What you need to do -> Without including any pictures, return the records below exactly as written.

*** Opening of Data ***

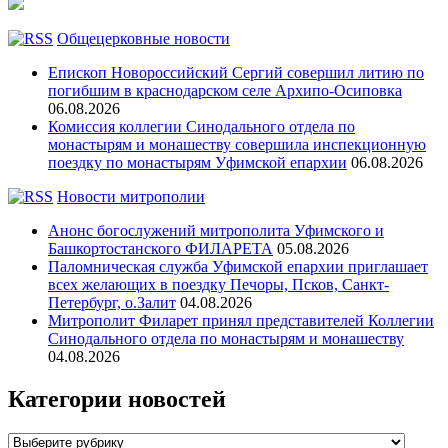
Общецерковные новости
Епископ Новороссийский Сергий совершил литию по
погибшим в краснодарском селе Архипо-Осиповка
06.08.2026
Комиссия коллегии Синодального отдела по
монастырям и монашеству совершила инспекционную
поездку по монастырям Уфимской епархии
06.08.2026
Новости митрополии
Анонс богослужений митрополита Уфимского и
Башкортостанского ФИЛАРЕТА
05.08.2026
Паломническая служба Уфимской епархии приглашает
всех желающих в поездку Печоры, Псков, Санкт-
Петербург, о.Залит
04.08.2026
Митрополит Филарет принял представителей Коллегии
Синодального отдела по монастырям и монашеству
04.08.2026
Категории новостей
Категории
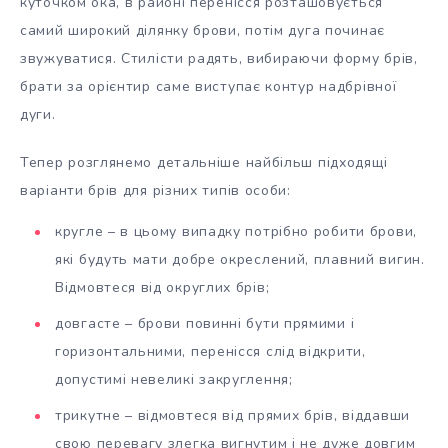
куточком ока, в районі перенісся розташовується
самий широкий ділянку брови, потім дуга починає
звужуватися. Стилісти радять, вибираючи форму брів,
брати за орієнтир саме виступає контур надбрівної
дуги.
Тепер розглянемо детальніше найбільш підходящі
варіанти брів для різних типів особи:
кругле – в цьому випадку потрібно робити брови,
які будуть мати добре окреслений, плавний вигин.
Відмовтеся від округлих брів;
довгасте – брови повинні бути прямими і
горизонтальними, перенісся слід відкрити,
допустимі невеликі закруглення;
трикутне – відмовтеся від прямих брів, віддавши
свою перевагу злегка вигнутим і не дуже довгим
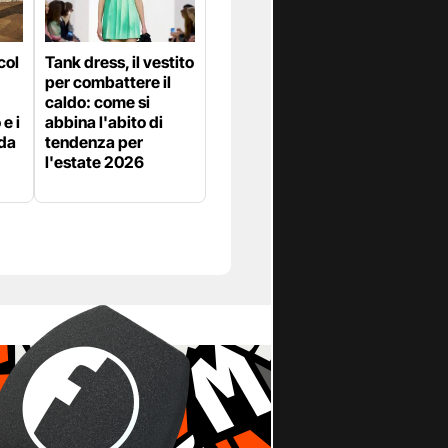
col
Tank dress, il vestito
per combattere il
caldo: come si
e i
abbina l'abito di
 da
tendenza per
l'estate 2026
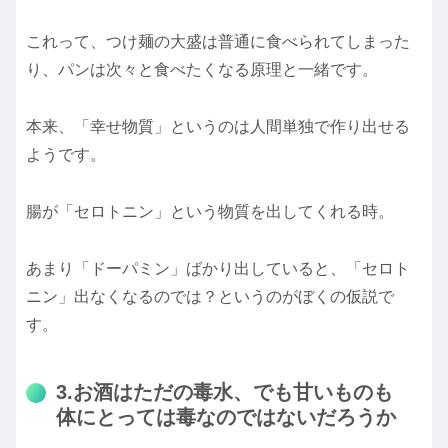
これって、つけ麺の大盛は普通に食べられてしまった
り、パンは次々と食べたくなる原理と一緒です。
本来、「幸せ物質」というのは人間単独で作り出せる
ようです。
腸が「セロトニン」という物質を出してくれる時。
あまり「ドーパミン」ばかり出していると、「セロト
ニン」出なくなるのでは？というのがぼくの仮説で
す。
3.お酒はただの毒水、でも甘いものも
体にとっては毒なのではないだろうか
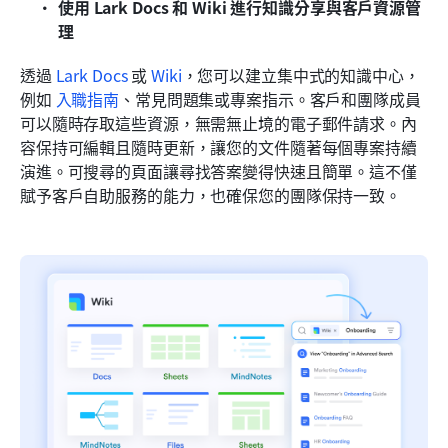
使用 Lark Docs 和 Wiki 進行知識分享與客戶資源管
理
透過 
Lark Docs
 或 
Wiki
，您可以建立集中式的知識中心，
例如 
入職指南
、常見問題集或專案指示。客戶和團隊成員
可以隨時存取這些資源，無需無止境的電子郵件請求。內
容保持可編輯且隨時更新，讓您的文件隨著每個專案持續
演進。可搜尋的頁面讓尋找答案變得快速且簡單。這不僅
賦予客戶自助服務的能力，也確保您的團隊保持一致。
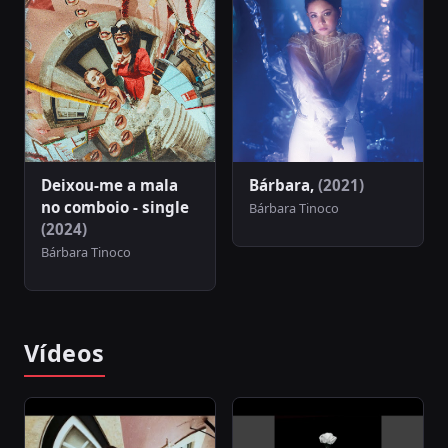
Deixou-me a mala
Bárbara,
(2021)
no comboio - single
Bárbara Tinoco
(2024)
Bárbara Tinoco
Vídeos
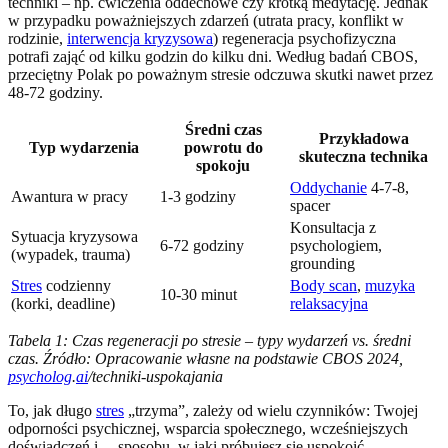
techniki – np. ćwiczenia oddechowe czy krótką medytację. Jednak
w przypadku poważniejszych zdarzeń (utrata pracy, konflikt w
rodzinie,
interwencja kryzysowa
) regeneracja psychofizyczna
potrafi zająć od kilku godzin do kilku dni. Według badań CBOS,
przeciętny Polak po poważnym stresie odczuwa skutki nawet przez
48-72 godziny.
Średni czas
Przykładowa
Typ wydarzenia
powrotu do
skuteczna technika
spokoju
Oddychanie
4-7-8,
Awantura w pracy
1-3 godziny
spacer
Konsultacja z
Sytuacja kryzysowa
6-72 godziny
psychologiem,
(wypadek, trauma)
grounding
Stres
codzienny
Body scan
,
muzyka
10-30 minut
(korki, deadline)
relaksacyjna
Tabela 1: Czas regeneracji po stresie – typy wydarzeń vs. średni
czas. Źródło: Opracowanie własne na podstawie CBOS 2024,
psycholog
.
ai
/techniki-uspokajania
To, jak długo
stres
„trzyma”, zależy od wielu czynników: Twojej
odporności psychicznej, wsparcia społecznego, wcześniejszych
doświadczeń i… sposobu, w jaki próbujesz się uspokoić.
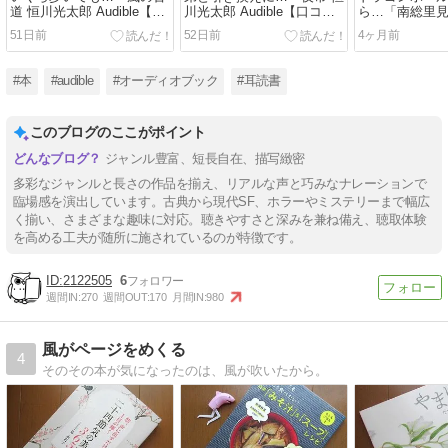
道 恒川光太郎 Audible【口
川光太郎 Audible【口コミ
ら…「南総里
コミレビュー・感想・評
レビュー・感想・評価】
Audible【口
51日前
52日前
4ヶ月前
価】
感想・評価】
#本
#audible
#オーディオブック
#耳読書
このブログのここがポイント
ジャンル豊富、短長自在、描写緻密
多彩なジャンルと長さの作品を揃え、リアルな声と巧みなナレーションで
臨場感を演出しています。古典から現代SF、ホラーやミステリーまで幅広
く揃い、さまざまな趣味に対応。聴きやすさと深みを兼ね備え、聴取体験
を高める工夫が随所に施されているのが特徴です。
2122505
6
週間IN:
270
週間OUT:
170
月間IN:
980
風がページをめくる
4
そのその本が気になったのは、風が吹いたから。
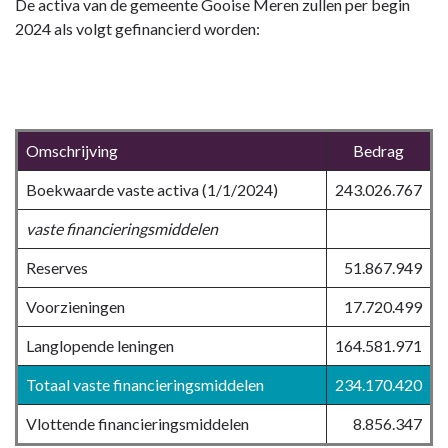
De activa van de gemeente Gooise Meren zullen per begin
2024 als volgt gefinancierd worden:
Omschrijving
Bedrag
Boekwaarde vaste activa (1/1/2024)
243.026.767
vaste financieringsmiddelen
Reserves
51.867.949
Voorzieningen
17.720.499
Langlopende leningen
164.581.971
Totaal vaste financieringsmiddelen
234.170.420
Vlottende financieringsmiddelen
8.856.347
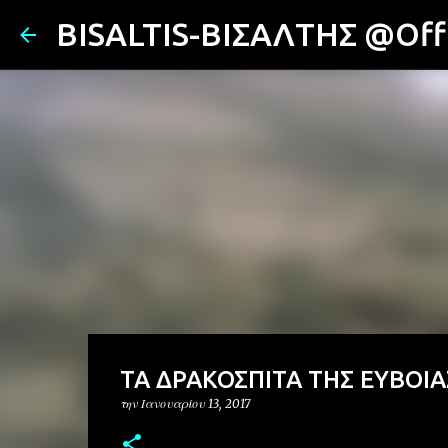
BISALTIS-ΒΙΣΑΛΤΗΣ @Offi
TA ΔΡΑΚΟΣΠΙΤΑ ΤΗΣ ΕΥΒΟΙΑ
την
Ιανουαρίου 13, 2017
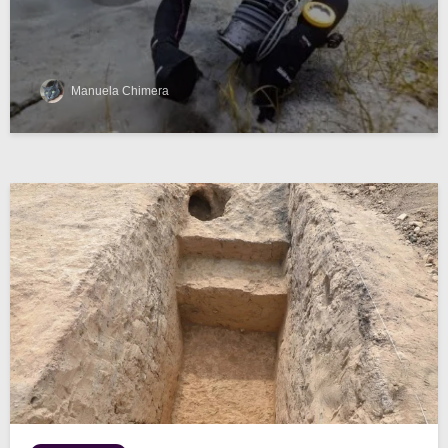
Manuela Chimera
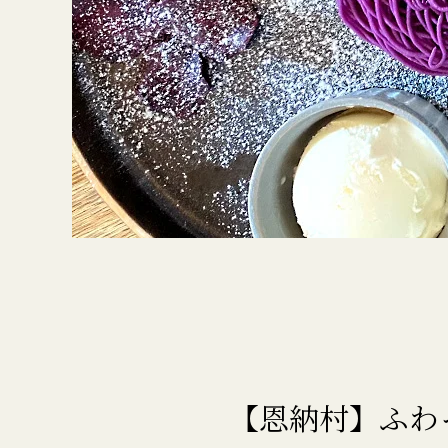
【恩納村】ふわ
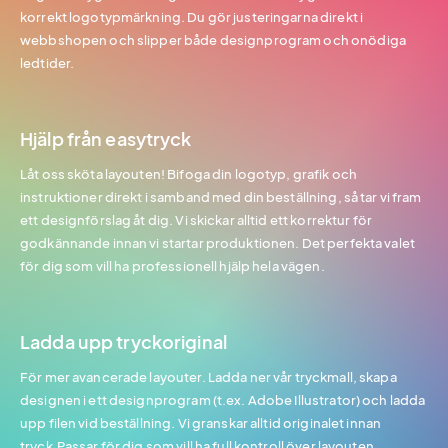
korrekt logotypmärkning. Du gör justeringarna direkt i
webbshopen och slipper både designprogram och onödiga
ledtider.
Hjälp från easytryck
Låt oss sköta layouten! Bifoga din logotyp, grafik och
instruktioner direkt i samband med din beställning, så tar vi fram
ett designförslag åt dig. Vi skickar alltid ett korrektur för
godkännande innan vi startar produktionen. Det perfekta valet
för dig som vill ha professionell hjälp hela vägen.
Ladda upp tryckoriginal
För mer avancerade layouter. Ladda ner vår tryckmall, skapa
designen i ett designprogram (t.ex. Adobe Illustrator) och ladda
upp filen vid beställning. Vi granskar alltid originalet innan
tryck.Passar för dig som vill ha full kontroll över layouten.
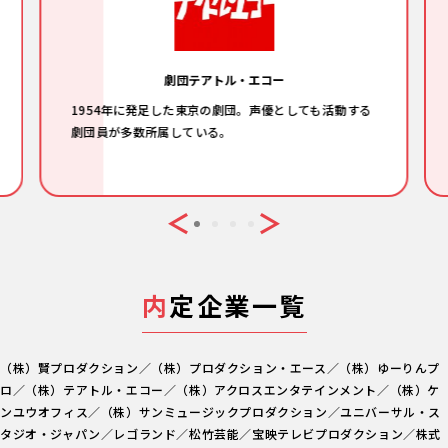
劇団テアトル・エコー
1954年に発足した東京の劇団。声優としても活動する
劇団員が多数所属している。
内
定企業一覧
（株）賢プロダクション／（株）プロダクション・エース／（株）ゆーりんプ
ロ／（株）テアトル・エコー／（株）アクロスエンタテインメント／（株）ケ
ンユウオフィス／（株）サンミュージックプロダクション／ユニバーサル・ス
タジオ・ジャパン／レゴランド／松竹芸能／宝映テレビプロダクション／株式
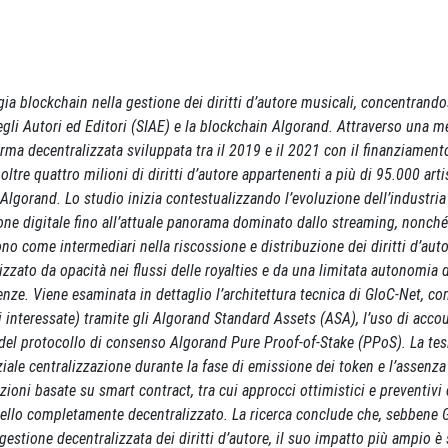
gia blockchain nella gestione dei diritti d’autore musicali, concentrando
 degli Autori ed Editori (SIAE) e la blockchain Algorand. Attraverso una 
orma decentralizzata sviluppata tra il 2019 e il 2021 con il finanziament
tre quattro milioni di diritti d’autore appartenenti a più di 95.000 artis
Algorand. Lo studio inizia contestualizzando l’evoluzione dell’industria
izione digitale fino all’attuale panorama dominato dallo streaming, nonché
no come intermediari nella riscossione e distribuzione dei diritti d’auto
rizzato da opacità nei flussi delle royalties e da una limitata autonomia de
nze. Viene esaminata in dettaglio l’architettura tecnica di GloC-Net, co
ti interessate) tramite gli Algorand Standard Assets (ASA), l’uso di acco
lo del protocollo di consenso Algorand Pure Proof-of-Stake (PPoS). La tes
arziale centralizzazione durante la fase di emissione dei token e l’assenza
oni basate su smart contract, tra cui approcci ottimistici e preventivi
odello completamente decentralizzato. La ricerca conclude che, sebbene 
estione decentralizzata dei diritti d’autore, il suo impatto più ampio è 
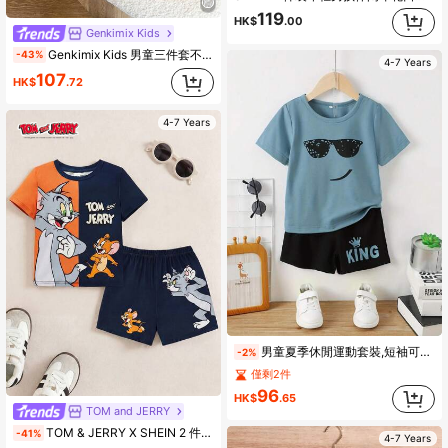
119
HK$
.00
Genkimix Kids
Genkimix Kids 男童三件套不对称背心+条纹衬衫+宽松直筒裤套装，酷炫时尚男童秋季套装
-43%
4-7 Years
107
HK$
.72
4-7 Years
男童夏季休閒運動套裝,短袖可愛卡通印花t恤和短褲
-2%
僅剩2件
96
HK$
.65
TOM and JERRY
TOM & JERRY X SHEIN 2 件套年轻男孩卡通动物印花拼色休闲短袖 T 恤和短裤套装，适合春夏季节
-41%
4-7 Years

*** Close of Data ***

Result of this exercise ->
Общецерковные новости
Епископ Новороссийский Сергий совершил литию по
погибшим в краснодарском селе Архипо-Осиповка
06.08.2026
Комиссия коллегии Синодального отдела по
монастырям и монашеству совершила инспекционную
поездку по монастырям Уфимской епархии
06.08.2026
Новости митрополии
Анонс богослужений митрополита Уфимского и
Башкортостанского ФИЛАРЕТА
05.08.2026
Паломническая служба Уфимской епархии приглашает
всех желающих в поездку Печоры, Псков, Санкт-
Петербург, о.Залит
04.08.2026
Митрополит Филарет принял представителей Коллегии
Синодального отдела по монастырям и монашеству
04.08.2026
Категории новостей
Категории
куточком ока, в районі перенісся розташовується
самий широкий ділянку брови, потім дуга починає
звужуватися. Стилісти радять, вибираючи форму брів,
брати за орієнтир саме виступає контур надбрівної
дуги.
Тепер розглянемо детальніше найбільш підходящі
варіанти брів для різних типів особи:
кругле – в цьому випадку потрібно робити брови,
які будуть мати добре окреслений, плавний вигин.
Відмовтеся від округлих брів;
довгасте – брови повинні бути прямими і
горизонтальними, перенісся слід відкрити,
допустимі невеликі закруглення;
трикутне – відмовтеся від прямих брів, віддавши
свою перевагу злегка вигнутим і не дуже довгим
col
Tank dress, il vestito
per combattere il
caldo: come si
e i
abbina l'abito di
 da
tendenza per
l'estate 2026
これって、つけ麺の大盛は普通に食べられてしまった
り、パンは次々と食べたくなる原理と一緒です。
本来、「幸せ物質」というのは人間単独で作り出せる
ようです。
腸が「セロトニン」という物質を出してくれる時。
あまり「ドーパミン」ばかり出していると、「セロト
ニン」出なくなるのでは？というのがぼくの仮説で
す。
3.お酒はただの毒水、でも甘いものも
体にとっては毒なのではないだろうか
使用 Lark Docs 和 Wiki 進行知識分享與客戶資源管
理
透過 
Lark Docs
 或 
Wiki
，您可以建立集中式的知識中心，
例如 
入職指南
、常見問題集或專案指示。客戶和團隊成員
可以隨時存取這些資源，無需無止境的電子郵件請求。內
容保持可編輯且隨時更新，讓您的文件隨著每個專案持續
演進。可搜尋的頁面讓尋找答案變得快速且簡單。這不僅
賦予客戶自助服務的能力，也確保您的團隊保持一致。
Deixou-me a mala
Bárbara,
(2021)
no comboio - single
Bárbara Tinoco
(2024)
Bárbara Tinoco
Vídeos
techniki – np. ćwiczenia oddechowe czy krótką medytację. Jednak
w przypadku poważniejszych zdarzeń (utrata pracy, konflikt w
rodzinie,
interwencja kryzysowa
) regeneracja psychofizyczna
potrafi zająć od kilku godzin do kilku dni. Według badań CBOS,
przeciętny Polak po poważnym stresie odczuwa skutki nawet przez
48-72 godziny.
Średni czas
Przykładowa
Typ wydarzenia
powrotu do
skuteczna technika
spokoju
Oddychanie
4-7-8,
Awantura w pracy
1-3 godziny
spacer
Konsultacja z
Sytuacja kryzysowa
6-72 godziny
psychologiem,
(wypadek, trauma)
grounding
Stres
codzienny
Body scan
,
muzyka
10-30 minut
(korki, deadline)
relaksacyjna
Tabela 1: Czas regeneracji po stresie – typy wydarzeń vs. średni
czas. Źródło: Opracowanie własne na podstawie CBOS 2024,
psycholog
.
ai
/techniki-uspokajania
To, jak długo
stres
„trzyma”, zależy od wielu czynników: Twojej
odporności psychicznej, wsparcia społecznego, wcześniejszych
doświadczeń i… sposobu, w jaki próbujesz się uspokoić.
道 恒川光太郎 Audible【口
川光太郎 Audible【口コミ
ら…「南総里
コミレビュー・感想・評
レビュー・感想・評価】
Audible【口
51日前
52日前
4ヶ月前
価】
感想・評価】
#本
#audible
#オーディオブック
#耳読書
このブログのここがポイント
ジャンル豊富、短長自在、描写緻密
多彩なジャンルと長さの作品を揃え、リアルな声と巧みなナレーションで
臨場感を演出しています。古典から現代SF、ホラーやミステリーまで幅広
く揃い、さまざまな趣味に対応。聴きやすさと深みを兼ね備え、聴取体験
を高める工夫が随所に施されているのが特徴です。
2122505
6
週間IN:
270
週間OUT:
170
月間IN:
980
風がページをめくる
4
そのその本が気になったのは、風が吹いたから。
De activa van de gemeente Gooise Meren zullen per begin
2024 als volgt gefinancierd worden:
Omschrijving
Bedrag
Boekwaarde vaste activa (1/1/2024)
243.026.767
vaste financieringsmiddelen
Reserves
51.867.949
Voorzieningen
17.720.499
Langlopende leningen
164.581.971
Totaal vaste financieringsmiddelen
234.170.420
Vlottende financieringsmiddelen
8.856.347
BISALTIS-ΒΙΣΑΛΤΗΣ @Offi
TA ΔΡΑΚΟΣΠΙΤΑ ΤΗΣ ΕΥΒΟΙΑ
την
Ιανουαρίου 13, 2017
Manuela Chimera
【恩納村】ふわ
korrekt logotypmärkning. Du gör justeringarna direkt i
webbshopen och slipper både designprogram och onödiga
ledtider.
Hjälp från easytryck
Låt oss sköta layouten! Bifoga din logotyp, grafik och
instruktioner direkt i samband med din beställning, så tar vi fram
ett designförslag åt dig. Vi skickar alltid ett korrektur för
godkännande innan vi startar produktionen. Det perfekta valet
för dig som vill ha professionell hjälp hela vägen.
Ladda upp tryckoriginal
För mer avancerade layouter. Ladda ner vår tryckmall, skapa
designen i ett designprogram (t.ex. Adobe Illustrator) och ladda
upp filen vid beställning. Vi granskar alltid originalet innan
tryck.Passar för dig som vill ha full kontroll över layouten.
劇団テアトル・エコー
1954年に発足した東京の劇団。声優としても活動する
劇団員が多数所属している。
内
定企業一覧
（株）賢プロダクション／（株）プロダクション・エース／（株）ゆーりんプ
ロ／（株）テアトル・エコー／（株）アクロスエンタテインメント／（株）ケ
ンユウオフィス／（株）サンミュージックプロダクション／ユニバーサル・ス
タジオ・ジャパン／レゴランド／松竹芸能／宝映テレビプロダクション／株式
gia blockchain nella gestione dei diritti d’autore musicali, concentrando
 degli Autori ed Editori (SIAE) e la blockchain Algorand. Attraverso una 
orma decentralizzata sviluppata tra il 2019 e il 2021 con il finanziament
tre quattro milioni di diritti d’autore appartenenti a più di 95.000 artis
Algorand. Lo studio inizia contestualizzando l’evoluzione dell’industria
izione digitale fino all’attuale panorama dominato dallo streaming, nonché
no come intermediari nella riscossione e distribuzione dei diritti d’auto
rizzato da opacità nei flussi delle royalties e da una limitata autonomia de
nze. Viene esaminata in dettaglio l’architettura tecnica di GloC-Net, co
ti interessate) tramite gli Algorand Standard Assets (ASA), l’uso di acco
lo del protocollo di consenso Algorand Pure Proof-of-Stake (PPoS). La tes
arziale centralizzazione durante la fase di emissione dei token e l’assenza
oni basate su smart contract, tra cui approcci ottimistici e preventivi
odello completamente decentralizzato. La ricerca conclude che, sebbene 
estione decentralizzata dei diritti d’autore, il suo impatto più ampio è 
119
HK$
.00
Genkimix Kids
Genkimix Kids 男童三件套不对称背心+条纹衬衫+宽松直筒裤套装，酷炫时尚男童秋季套装
-43%
4-7 Years
107
HK$
.72
4-7 Years
男童夏季休閒運動套裝,短袖可愛卡通印花t恤和短褲
-2%
僅剩2件
96
HK$
.65
TOM and JERRY
TOM & JERRY X SHEIN 2 件套年轻男孩卡通动物印花拼色休闲短袖 T 恤和短裤套装，适合春夏季节
-41%
4-7 Years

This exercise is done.